Adottare dei comportamenti responsabili è la mission a cui siamo tutti chiamati per contribuire a rendere il nostro pianeta più sano e sostenibile. Molte azioni dipendono da noi stessi. Preferire prodotti in plastica biologica biodegradabile e compostabile rispetto alla classica plastica è una soluzione che gioverà nel presente e, soprattutto, alle generazioni future. Fare attenzione ai prodotti cosmetici in quanto molti contengono  micro e nano plastiche. Si tratta di particelle piccolissime di dimensioni comprese tra 1 nanometro e 5 millimetri e che, proprio per tali dimensioni, non sono individuabili né tantomeno riciclabili al punto da disperdersi nel suolo e negli oceani, danneggiando fauna e flora e interferendo con l’intero ecosistema naturale. Ricordiamo inoltre, come già accennato nel nostro articolo riguardante le creme solari, che dimensioni inferiori a 100 nanometri potrebbero essere assorbite dal nostro organismo attraverso la pelle. Per queste ragioni, diventa importante informare i giovani e le nuove generazioni in merito a un consumo più sostenibile. Si possono adottare diverse soluzioni, utilizzando magari i sacchetti compostabili per i rifiuti organici, per la raccolta di bisogni dei nostri amici a quattro zampe, o scegliere di acquistare stoviglie monouso compostabili. Ma ancora, si possono prediligere altri accorgimenti specialmente nelle azioni di tutti i giorni, come per esempio l’uso di borracce di alluminio o prodotte con materiale riciclato, evitando così l’acquisto sfrenato di bottiglie di plastica e l’aumento a dismisura di rifiuti ad alto-medio impatto ambientale. La riduzione dell’utilizzo di bottiglie di plastica è cruciale oltre che per una questione ambientale anche per quel che riguarda le ripercussioni sull’organismo umano.
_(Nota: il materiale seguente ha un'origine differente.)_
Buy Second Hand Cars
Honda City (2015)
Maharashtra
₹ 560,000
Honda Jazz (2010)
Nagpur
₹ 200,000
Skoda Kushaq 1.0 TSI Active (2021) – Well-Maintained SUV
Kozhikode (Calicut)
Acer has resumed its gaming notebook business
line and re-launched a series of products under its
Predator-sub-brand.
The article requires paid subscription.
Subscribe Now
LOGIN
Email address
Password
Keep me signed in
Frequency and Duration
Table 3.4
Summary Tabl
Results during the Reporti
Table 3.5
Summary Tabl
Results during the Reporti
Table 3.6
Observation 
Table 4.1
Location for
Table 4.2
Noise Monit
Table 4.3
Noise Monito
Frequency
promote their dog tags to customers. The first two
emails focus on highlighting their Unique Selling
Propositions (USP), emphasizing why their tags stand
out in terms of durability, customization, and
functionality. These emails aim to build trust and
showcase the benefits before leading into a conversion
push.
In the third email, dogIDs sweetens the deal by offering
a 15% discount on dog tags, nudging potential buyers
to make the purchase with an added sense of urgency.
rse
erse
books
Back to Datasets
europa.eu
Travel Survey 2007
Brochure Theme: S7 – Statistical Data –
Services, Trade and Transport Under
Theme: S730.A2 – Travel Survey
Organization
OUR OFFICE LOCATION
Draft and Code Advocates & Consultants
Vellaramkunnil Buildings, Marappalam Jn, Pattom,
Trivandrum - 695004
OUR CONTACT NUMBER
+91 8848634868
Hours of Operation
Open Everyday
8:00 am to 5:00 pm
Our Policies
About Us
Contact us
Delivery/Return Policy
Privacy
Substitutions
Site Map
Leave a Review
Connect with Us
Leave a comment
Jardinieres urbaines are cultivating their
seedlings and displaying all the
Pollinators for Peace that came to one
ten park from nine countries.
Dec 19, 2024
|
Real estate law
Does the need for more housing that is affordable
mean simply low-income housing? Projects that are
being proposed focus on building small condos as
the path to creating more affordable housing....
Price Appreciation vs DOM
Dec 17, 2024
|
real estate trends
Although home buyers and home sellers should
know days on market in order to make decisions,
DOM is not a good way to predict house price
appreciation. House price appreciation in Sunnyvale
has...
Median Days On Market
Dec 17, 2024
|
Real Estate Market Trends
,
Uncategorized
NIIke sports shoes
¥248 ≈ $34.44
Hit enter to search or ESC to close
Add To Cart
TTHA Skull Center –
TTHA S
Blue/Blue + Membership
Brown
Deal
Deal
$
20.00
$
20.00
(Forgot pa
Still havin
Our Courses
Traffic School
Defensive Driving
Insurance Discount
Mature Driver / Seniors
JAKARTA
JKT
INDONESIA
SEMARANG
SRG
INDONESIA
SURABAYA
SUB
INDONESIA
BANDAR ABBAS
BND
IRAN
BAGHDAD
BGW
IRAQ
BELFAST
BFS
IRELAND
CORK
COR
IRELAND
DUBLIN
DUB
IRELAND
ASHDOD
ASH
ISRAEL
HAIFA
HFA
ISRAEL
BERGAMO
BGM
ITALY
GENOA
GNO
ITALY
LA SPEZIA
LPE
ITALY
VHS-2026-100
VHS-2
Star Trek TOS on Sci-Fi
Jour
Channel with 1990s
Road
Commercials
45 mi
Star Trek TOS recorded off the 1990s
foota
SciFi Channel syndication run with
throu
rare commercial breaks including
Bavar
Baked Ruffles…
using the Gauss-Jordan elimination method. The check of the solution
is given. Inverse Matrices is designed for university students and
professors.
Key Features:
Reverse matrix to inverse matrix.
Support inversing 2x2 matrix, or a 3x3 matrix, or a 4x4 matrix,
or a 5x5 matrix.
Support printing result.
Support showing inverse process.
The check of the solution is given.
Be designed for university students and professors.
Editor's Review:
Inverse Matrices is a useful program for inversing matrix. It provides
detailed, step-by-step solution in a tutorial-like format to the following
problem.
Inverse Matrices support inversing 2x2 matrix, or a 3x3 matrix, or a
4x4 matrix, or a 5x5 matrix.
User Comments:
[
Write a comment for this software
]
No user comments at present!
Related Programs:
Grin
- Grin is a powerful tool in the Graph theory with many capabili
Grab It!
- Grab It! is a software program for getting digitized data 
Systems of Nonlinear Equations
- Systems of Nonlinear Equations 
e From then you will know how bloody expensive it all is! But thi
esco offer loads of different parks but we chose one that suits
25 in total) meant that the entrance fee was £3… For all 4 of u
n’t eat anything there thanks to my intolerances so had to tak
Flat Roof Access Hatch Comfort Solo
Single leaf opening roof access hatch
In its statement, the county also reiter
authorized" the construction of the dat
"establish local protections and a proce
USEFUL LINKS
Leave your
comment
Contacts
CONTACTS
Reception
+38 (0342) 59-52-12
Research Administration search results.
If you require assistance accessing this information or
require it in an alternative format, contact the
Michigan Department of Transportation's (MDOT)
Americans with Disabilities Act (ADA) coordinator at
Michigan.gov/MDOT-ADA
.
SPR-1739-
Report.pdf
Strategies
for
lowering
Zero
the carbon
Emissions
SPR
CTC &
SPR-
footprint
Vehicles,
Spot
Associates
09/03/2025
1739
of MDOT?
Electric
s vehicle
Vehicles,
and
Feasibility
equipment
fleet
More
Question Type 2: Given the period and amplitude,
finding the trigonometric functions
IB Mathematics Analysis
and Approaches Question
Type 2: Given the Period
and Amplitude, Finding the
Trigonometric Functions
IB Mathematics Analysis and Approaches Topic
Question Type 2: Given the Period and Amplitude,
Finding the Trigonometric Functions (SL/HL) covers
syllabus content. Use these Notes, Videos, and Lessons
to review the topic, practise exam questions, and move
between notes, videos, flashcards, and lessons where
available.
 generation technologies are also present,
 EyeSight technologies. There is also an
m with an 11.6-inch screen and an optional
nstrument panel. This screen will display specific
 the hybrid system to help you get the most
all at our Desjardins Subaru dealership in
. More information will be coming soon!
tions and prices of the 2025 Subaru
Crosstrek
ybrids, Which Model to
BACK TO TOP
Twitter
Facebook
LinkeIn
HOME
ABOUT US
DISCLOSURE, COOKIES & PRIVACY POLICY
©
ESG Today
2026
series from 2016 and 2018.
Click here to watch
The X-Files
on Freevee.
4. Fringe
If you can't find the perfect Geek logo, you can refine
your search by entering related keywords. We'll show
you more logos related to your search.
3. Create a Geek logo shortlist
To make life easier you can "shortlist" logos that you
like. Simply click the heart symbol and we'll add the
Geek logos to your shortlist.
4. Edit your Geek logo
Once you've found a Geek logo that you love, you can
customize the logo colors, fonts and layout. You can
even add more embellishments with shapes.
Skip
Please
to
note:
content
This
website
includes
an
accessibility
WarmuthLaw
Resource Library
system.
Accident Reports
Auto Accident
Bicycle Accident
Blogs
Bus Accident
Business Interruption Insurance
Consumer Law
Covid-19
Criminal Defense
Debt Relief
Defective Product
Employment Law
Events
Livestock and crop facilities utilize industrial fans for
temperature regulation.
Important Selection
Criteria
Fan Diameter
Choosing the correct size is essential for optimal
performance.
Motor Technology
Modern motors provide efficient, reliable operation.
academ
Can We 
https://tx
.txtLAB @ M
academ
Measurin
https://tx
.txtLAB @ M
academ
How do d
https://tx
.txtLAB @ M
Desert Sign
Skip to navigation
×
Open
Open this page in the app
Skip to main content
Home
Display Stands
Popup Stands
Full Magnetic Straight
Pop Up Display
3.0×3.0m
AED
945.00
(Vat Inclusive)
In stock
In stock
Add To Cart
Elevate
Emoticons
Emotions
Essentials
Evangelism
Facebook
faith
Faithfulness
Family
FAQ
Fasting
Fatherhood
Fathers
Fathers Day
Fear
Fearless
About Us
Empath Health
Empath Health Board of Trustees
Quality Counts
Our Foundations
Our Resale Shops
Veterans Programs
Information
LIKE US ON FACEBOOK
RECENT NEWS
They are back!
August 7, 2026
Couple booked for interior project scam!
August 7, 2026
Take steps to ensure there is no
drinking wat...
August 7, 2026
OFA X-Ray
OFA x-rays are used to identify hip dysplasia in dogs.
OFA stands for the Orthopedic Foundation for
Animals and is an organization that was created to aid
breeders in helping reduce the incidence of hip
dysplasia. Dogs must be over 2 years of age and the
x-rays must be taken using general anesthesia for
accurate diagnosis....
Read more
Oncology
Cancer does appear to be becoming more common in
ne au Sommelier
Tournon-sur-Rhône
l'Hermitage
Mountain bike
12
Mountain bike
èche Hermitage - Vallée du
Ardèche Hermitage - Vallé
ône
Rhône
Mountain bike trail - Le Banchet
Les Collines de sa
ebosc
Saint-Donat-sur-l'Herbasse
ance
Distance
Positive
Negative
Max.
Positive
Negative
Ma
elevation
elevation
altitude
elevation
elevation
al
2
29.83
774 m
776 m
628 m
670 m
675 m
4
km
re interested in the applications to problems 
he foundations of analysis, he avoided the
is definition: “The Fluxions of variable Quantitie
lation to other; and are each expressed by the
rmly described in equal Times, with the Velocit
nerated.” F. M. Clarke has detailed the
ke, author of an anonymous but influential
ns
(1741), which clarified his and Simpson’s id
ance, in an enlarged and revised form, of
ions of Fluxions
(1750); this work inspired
Diversi studi come quelli condotti dalla dalla Carleton University di Ottawa, in Canada (pubblicato sulla rivista Endocrinology) o dalla State University di New York per conto del progetto giornalistico Orb Media, hanno evidenziato pericoli di interferenza ormonale e contaminazione da microplastiche rilasciate proprio dalle bottiglie di plastica.

Ogni azione responsabile contribuisce in modo considerevole a ridurre la percentuale di rifiuti e a limitare la dispersione di materiali altamente inquinanti per l’ambiente oltre che potenzialmente pericolosi per la salute umana. Un approccio green è ciò di cui abbiamo bisogno se si vuole abbattere ogni forma di inquinamento. Molto purtroppo è demandato alle scelte individuali. La burocrazia può essere lenta soprattutto quando ci sono interessi industriali, la scienza può esserlo ancora di più nel riuscire a dimostrare la nocività di alcuni prodotti e nel reperire finanziamenti per tali studi. Per questo è sempre bene seguire i principi di precauzione e altruismo, imparando a valutare i propri acquisti non per la loro diretta funzionalità ma anche in base all’impatto e premiare i marchi aziendali che organizzano le loro produzioni nel modo più sostenibile. La strada maestra che aziende, Stati e cittadini devono perseguire è quella che punta a uno sviluppo sostenibile, che sia in grado di soddisfare le necessità delle generazioni attuali senza compromettere quelle delle future generazioni. Il modo per seguirla è investire tempo, energie e denaro per valutare e limitare il nostro impatto.